Like his sister’s, Gongda Xue’s fate could swing less on the question of whether he possessed stolen proprietary documents than on a debate over how much the information contained within them was worth.
Federal prosecutors have said the information could be worth from $550 million to more than $1 billion. Despite her guilty plea, Yu Xue maintains that the material had virtually no value to GSK.
Her lawyers have argued that much of it was already in the public domain and that the pharmaceutical giant already had patents on several of the therapies discussed within them, meaning that Renopharma could not profit simply by copying them.
Her defense has pointed to GSK’s own news releases in the wake of her 2015 arrest, which stated that the breach had no “material impact on the company’s business or R&D activity.”
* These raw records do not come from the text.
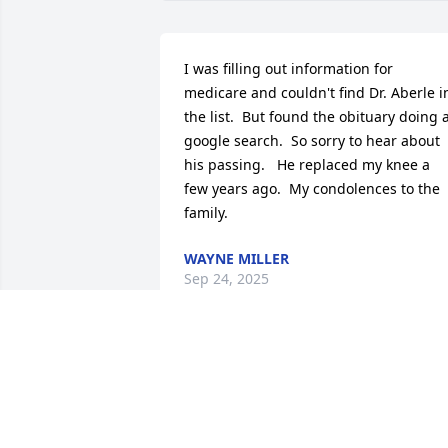
I was filling out information for 
medicare and couldn't find Dr. Aberle in
the list.  But found the obituary doing a
google search.  So sorry to hear about 
his passing.   He replaced my knee a 
few years ago.  My condolences to the 
family.
WAYNE MILLER
Sep 24, 2025
My thoughts and prayers go to the 
Aberle family.  I was a patient of Dr. 
Aberle’s at Providence Medical Center,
“To the extent that any information in the GSK documents were trade secrets, they were fragmented and akin to having a single puzzle piece in a 1,000-piece jigsaw puzzle,” attorneys Peter R. Zeidenberg and John N. Joseph wrote in a filing last year. “The information was useless to a person trying to replicate GSK’s work product.”
A federal judge has yet to issue a ruling on that debate, which could play a determinative factor in the sentence Yu Xue ultimately receives.
But as she sat in the gallery of a federal courtroom Monday in support of her brother, a different — but equally complex — question faced the court.
Gongda Xue’s lawyers have sought his release on house arrest while he awaits trial. His brother-in-law has obtained an apartment for him in Wilmington, and family members are willing to stake property should he fail to show up to court.
U.S. authorities have filed an immigration detainer against him. That means that even if a judge were to grant his bail request, he would not be released but instead be transferred to an immigration detention facility — an unusual circumstance for a man who had no desire to come to the U.S. and who was brought here after fighting for more than a year to remain in Switzerland.